Rohingya : L’autre crise des réfugiés
D’après le Haut Commissariat aux réfugiés des Nations-unies (UNHCR), les Rohingya constituent 90 % des réfugiés officiellement pris en charge par l’agence en Malaisie. De majorité musulmane et plus prospère que l’Indonésie voisine, ce pays refuse pourtant de les accueillir. La Malaisie n’est signataire d’aucun protocole international sur les réfugiés et les apatrides et ne reconnaît même pas les enfants étrangers nés sur son sol. Pourtant une myriade d’acteurs sociaux tentent cahin-caha de compenser l’incurie de leur gouvernement.

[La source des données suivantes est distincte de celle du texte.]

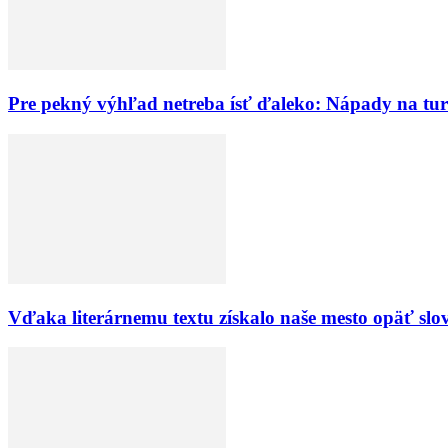
Pre pekný výhľad netreba ísť ďaleko: Nápady na turi
Vďaka literárnemu textu získalo naše mesto opäť sl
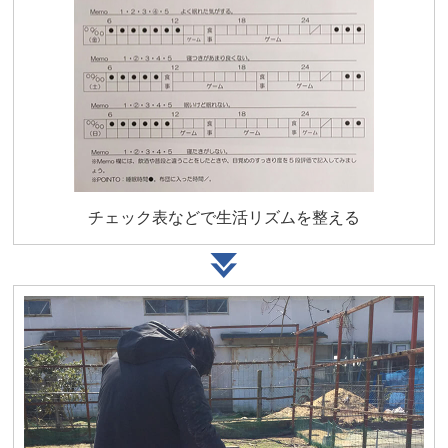
チェック表などで生活リズムを整える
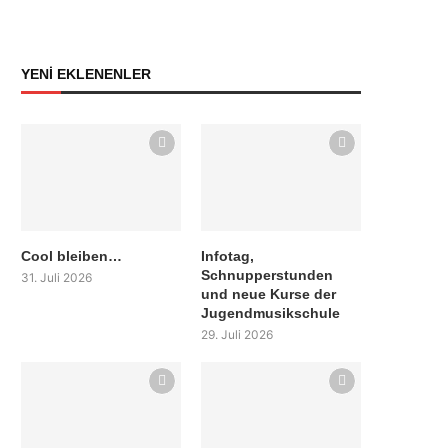
YENİ EKLENENLER
Cool bleiben…
Infotag,
Schnupperstunden
31. Juli 2026
und neue Kurse der
Jugendmusikschule
29. Juli 2026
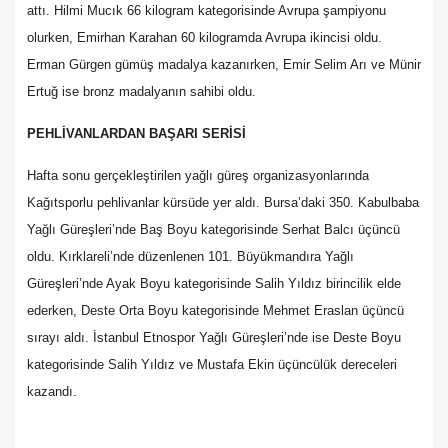
attı. Hilmi Mucık 66 kilogram kategorisinde Avrupa şampiyonu
olurken, Emirhan Karahan 60 kilogramda Avrupa ikincisi oldu.
Erman Gürgen gümüş madalya kazanırken, Emir Selim Arı ve Münir
Ertuğ ise bronz madalyanın sahibi oldu.
PEHLİVANLARDAN BAŞARI SERİSİ
Hafta sonu gerçekleştirilen yağlı güreş organizasyonlarında
Kağıtsporlu pehlivanlar kürsüde yer aldı. Bursa’daki 350. Kabulbaba
Yağlı Güreşleri’nde Baş Boyu kategorisinde Serhat Balcı üçüncü
oldu. Kırklareli’nde düzenlenen 101. Büyükmandıra Yağlı
Güreşleri’nde Ayak Boyu kategorisinde Salih Yıldız birincilik elde
ederken, Deste Orta Boyu kategorisinde Mehmet Eraslan üçüncü
sırayı aldı. İstanbul Etnospor Yağlı Güreşleri’nde ise Deste Boyu
kategorisinde Salih Yıldız ve Mustafa Ekin üçüncülük dereceleri
kazandı.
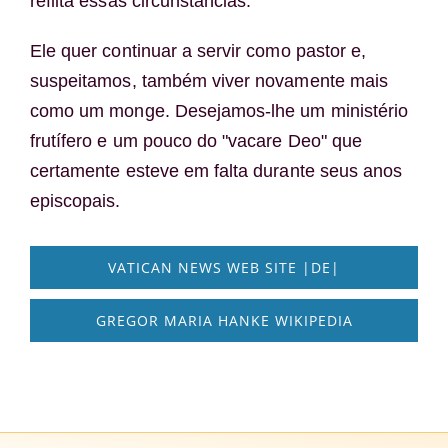
reflita essas circunstâncias.
Ele quer continuar a servir como pastor e,
suspeitamos, também viver novamente mais
como um monge. Desejamos-lhe um ministério
frutífero e um pouco do "vacare Deo" que
certamente esteve em falta durante seus anos
episcopais.
VATICAN NEWS WEB SITE |DE|
GREGOR MARIA HANKE WIKIPEDIA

À Penang, grande ville du Nord-Ouest, le Peace Building Club de l’Université Sains Malaysia, animé par le politiste malais Kamarulzaman Askandar, a vu l’un de ses projets étudiants donner lieu à l’ouverture d’un petit établissement scolaire. De quelques cours du week-end assurés par des étudiants bénévoles, leur Peace Learning Centre est devenu un an plus tard une école qui propose à une quarantaine d’enfants des enseignements de malais, d’anglais, de maths ainsi qu’une sensibilisation à la non-violence.

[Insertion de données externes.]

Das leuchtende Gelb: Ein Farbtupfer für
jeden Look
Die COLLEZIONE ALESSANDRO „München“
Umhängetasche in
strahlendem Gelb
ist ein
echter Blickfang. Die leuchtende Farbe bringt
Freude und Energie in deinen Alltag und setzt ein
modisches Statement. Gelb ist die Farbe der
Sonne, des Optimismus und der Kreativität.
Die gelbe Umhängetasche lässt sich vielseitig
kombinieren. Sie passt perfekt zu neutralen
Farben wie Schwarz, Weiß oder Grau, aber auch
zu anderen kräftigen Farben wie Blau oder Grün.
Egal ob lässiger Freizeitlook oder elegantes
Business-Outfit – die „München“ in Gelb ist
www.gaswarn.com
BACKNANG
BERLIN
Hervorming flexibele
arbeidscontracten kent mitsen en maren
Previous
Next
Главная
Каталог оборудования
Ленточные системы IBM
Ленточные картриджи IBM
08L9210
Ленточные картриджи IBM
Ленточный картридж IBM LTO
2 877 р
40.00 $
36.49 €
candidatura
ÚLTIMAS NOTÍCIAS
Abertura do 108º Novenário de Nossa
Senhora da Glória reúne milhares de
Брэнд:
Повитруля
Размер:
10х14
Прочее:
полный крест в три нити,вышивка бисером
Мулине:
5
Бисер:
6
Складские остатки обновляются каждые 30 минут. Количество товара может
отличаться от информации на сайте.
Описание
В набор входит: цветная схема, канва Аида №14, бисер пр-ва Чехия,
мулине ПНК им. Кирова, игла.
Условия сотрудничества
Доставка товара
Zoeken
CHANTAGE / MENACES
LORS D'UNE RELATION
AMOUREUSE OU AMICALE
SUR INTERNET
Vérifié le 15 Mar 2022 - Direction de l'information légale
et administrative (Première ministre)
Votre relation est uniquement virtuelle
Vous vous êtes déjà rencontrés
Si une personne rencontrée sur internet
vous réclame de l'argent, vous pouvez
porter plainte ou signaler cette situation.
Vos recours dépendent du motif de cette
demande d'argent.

Les étudiants ont pour la plupart laissé la place à des enseignants plus expérimentés, bénévoles ou rémunérés. Arrivés pour les plus anciens avant 2012, date du début de l’actuelle vague de répression contre les Rohingya, la plupart des élèves ont subi de graves violences, comme l’épisode que relate Kohinor, une fille d’une dizaine d’années : « C’était pendant la prière du vendredi, les bouddhistes étaient armés de couteaux et de fusils et ils nous encerclaient. » Aucun élève ici n’écrit ni ne lit sa langue maternelle. Le centre n’offre pas de cours en langue rohingya et ses rapports avec la communauté locale, peu organisée, sont assez lâches. Financé par des dons privés, le Peace Learning Centre demande aux parents une petite contribution. Une exigence parfois difficile à tenir quand il s’agit dans le même temps de les dissuader de retirer leur fille de l’école pour la marier ou la faire travailler à la maison. Et les perspectives d’avenir sont rares puisque presque aucune porte ne s’ouvrira ensuite à l’université. En attendant qu’une adulte la ramène chez elle après une journée d’école qui s’achève a 13 h, une élève s’exerce à la machine à coudre. Une compétence qui pourrait lui servir plus tard à gagner sa vie.
Sambal social
Au nord de la capitale Kuala Lumpur, les grottes de Batu abritent un sanctuaire hindou creusé dans la roche. C’est dans ce quartier que travaillent et vivent des Rohingya, organisés par les efforts d’Ustaz Rafik. Le centre communautaire qu’il a créé en 2014 s’appelle MyWelfare. Alors que beaucoup de « leaders » auto-proclamés monnayent leur entregent pour aider leurs compatriotes à surmonter les écueils de la bureaucratie onusienne, Rafik est largement estimé. Entre le loyer de la maison, le salaire des enseignants et les repas distribués aux 70 élèves, il faut lever chaque mois 10 000 ringgits (environ 2 200 euros) pour faire tourner le centre. Outre les enseignements, MyWelfare est aussi un lieu de prière, un atelier de cuisine et un lieu d’accueil pour quelques familles ou mères isolées. Les dons viennent de l’extérieur mais également des Rohingya eux-mêmes et du produit des ventes du Mama Gulza crispy sambal. Le sambal, c’est cette pâte pimentée présente sur toutes les tables malaises. Celui de Mama Gulza (la mère de Rafik) est cuit à l’huile d’olive, pour séduire un public moins rustique, et commercialisé par le Berani Project.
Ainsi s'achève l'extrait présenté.